Looking at the map above you'd think we lived in a mostly red country. If we elected our president based on acreage that would be true. But we don't. We elect our president based on what seems to be an obsolete method laid out in our Constitution. But, like so many things, it's not that simple!
Before we get into it, here's another way of looking at the just concluded presidential election, based on the distribution of electoral votes.
(By the way, earlier in the campaign - before Obama took the lead in Virginia, North Carolina and Florida - I thought it was interesting comparing a map of who was leading where with a map of the North and South during the Civil War. The states where slavery was legal were for the Republicans and the states where slavery was outlawed were for Obama and the Democrats. Hmm.)
Back to the Electoral College. Here in Texas, millions of people voted for Obama, without it having any effect on the electoral vote. In fact, nationwide, he was elected by about 40 percent of the people who voted. Over 30 percent of the people who voted for Obama could have stayed home without having any effect on the electoral totals. It was worse for the Republicans. Nearly 70 percent of them could have stayed home!
Maybe we should just dump this system and elect our presidents directly. The assumption is that, of course, the Electoral College was meant to implement the will of the People. After all, we are a Democracy, right?

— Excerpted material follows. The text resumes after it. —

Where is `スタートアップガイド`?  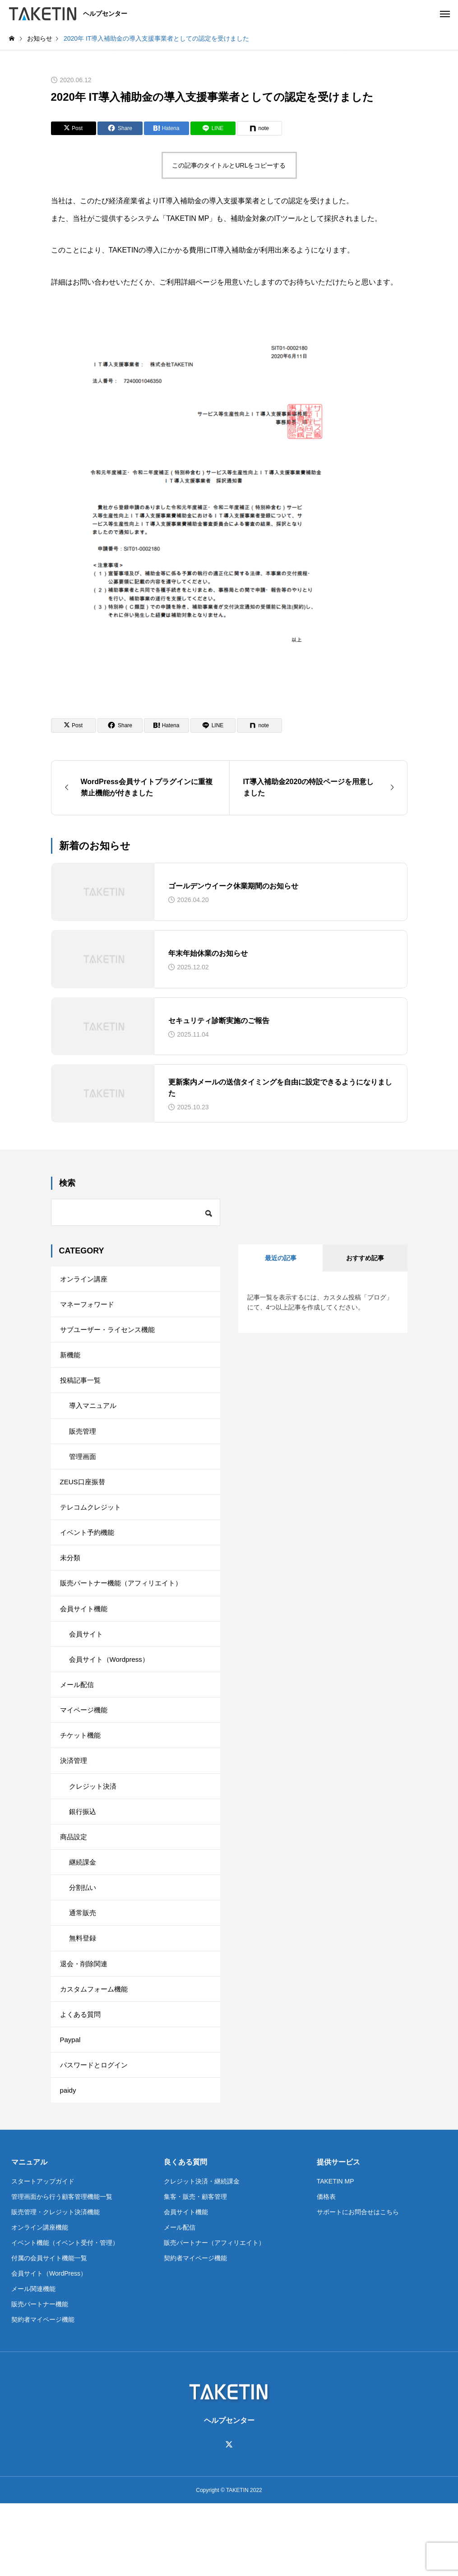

Well... Maybe the idea was to have Congress choose the president and vice president, but in a way that would balance the influence of the Congress, the states, and the people.
George Will has an article, The Final Repudiation, in the November 17th issue of Newsweek Magazine, where he talks about the presidential election process. Will refers us to an article in the Claremont Review of Books by James W. Ceaser, a professor of politics at the University of Virginia, to make the case that the United States has actually utilized six presidential selection systems so far!

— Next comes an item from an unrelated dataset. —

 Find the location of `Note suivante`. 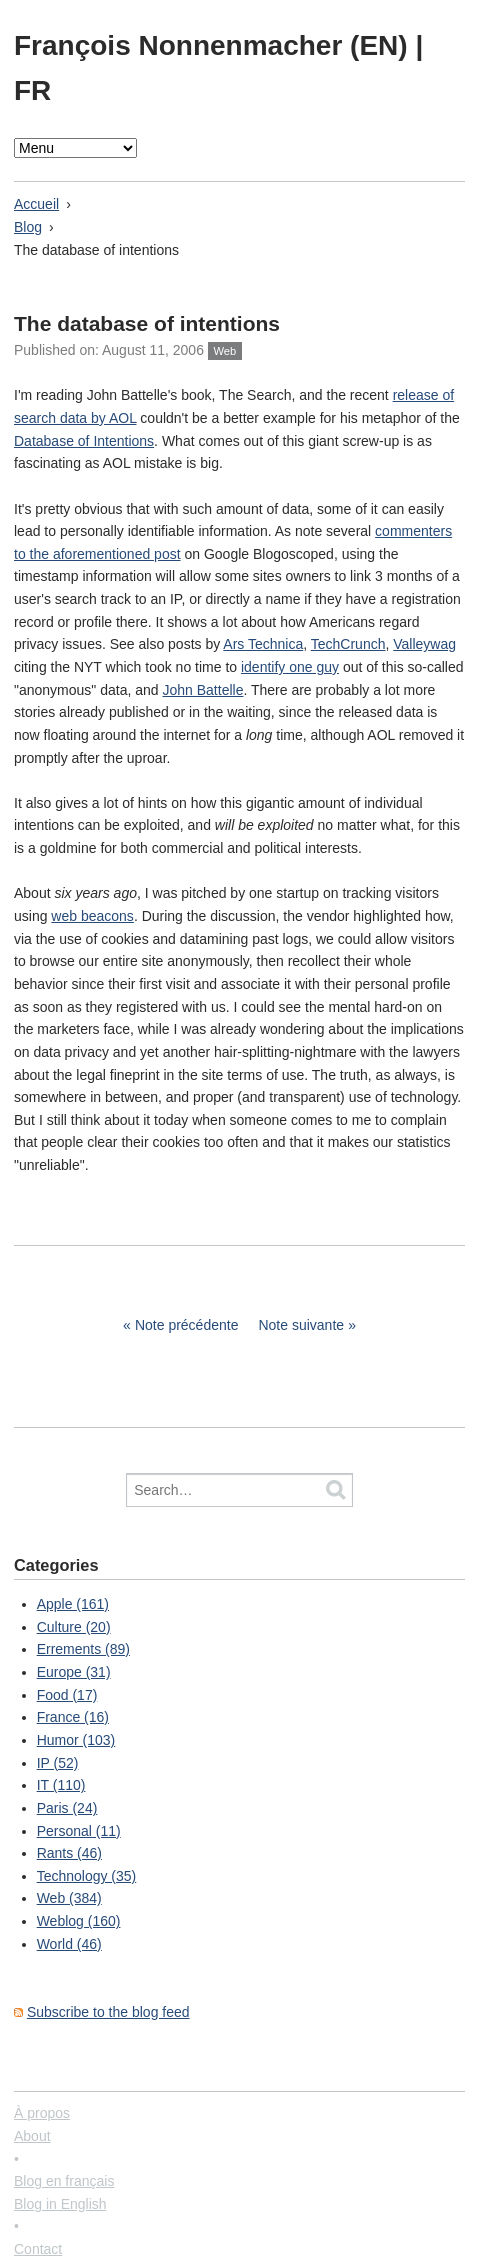

Note suivante is located at coordinates (301, 1325).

"The Founders’ presidential selection system, the first of six the nation has had so far, was feasible only when it was dispensable—in the first two elections, when George Washington was everyone’s preference. By the time he left office in 1797, political parties, which were not anticipated when the Constitution was drafted just 10 years earlier, were coalescing."Subsequent systems included: The selection of presidential candidates by the parties’ congressional caucuses (1796–1820); nonpartisan selection (1824–28); national nominating conventions controlled by parties’ organizations (1832–1908); a system of such conventions leavened by popular choice through a few state party primaries and caucuses (1912–68)—in 1968, Vice President Hubert Humphrey won the Democratic nomination without entering any primaries; since 1972, selection of nominees entirely by popular choice. Thus have conventions been reduced from deliberative bodies to mere ratifying bodies."
Ceaser's very interesting article, The Presidential Nomination Mess, makes the case that the founders were trying to avoid just the sort of process we have just been through.
"The founders' intent was above all to prevent having the decision turn on a demonstration of skill in the 'popular arts' as displayed in a campaign. They were deeply fearful of leaders deploying popular oratory as the means of winning distinction; this would open the door to demagoguery, which, as the ancients had shown, was the greatest threat to the maintenance of moderate popular government."
This has been a concern of mine since the Howard Dean campaign in 2004, when it first became apparent that a candidate could raise enough money, using the Internet, to be competitive without having to rely on contributions from those with larger financial stakes in the outcome of the election.
Confused yet? I am. I think this is probably "above my pay grade" as they say.
Here's a scary thought. Fabius Maximus thinks that the current financial crisis is going to require the country to assume new roles and powers such that that maybe it's time for the Constitution to go the way of the Articles of Confederation and be replaced by a 'Mark 3' Version of the United States!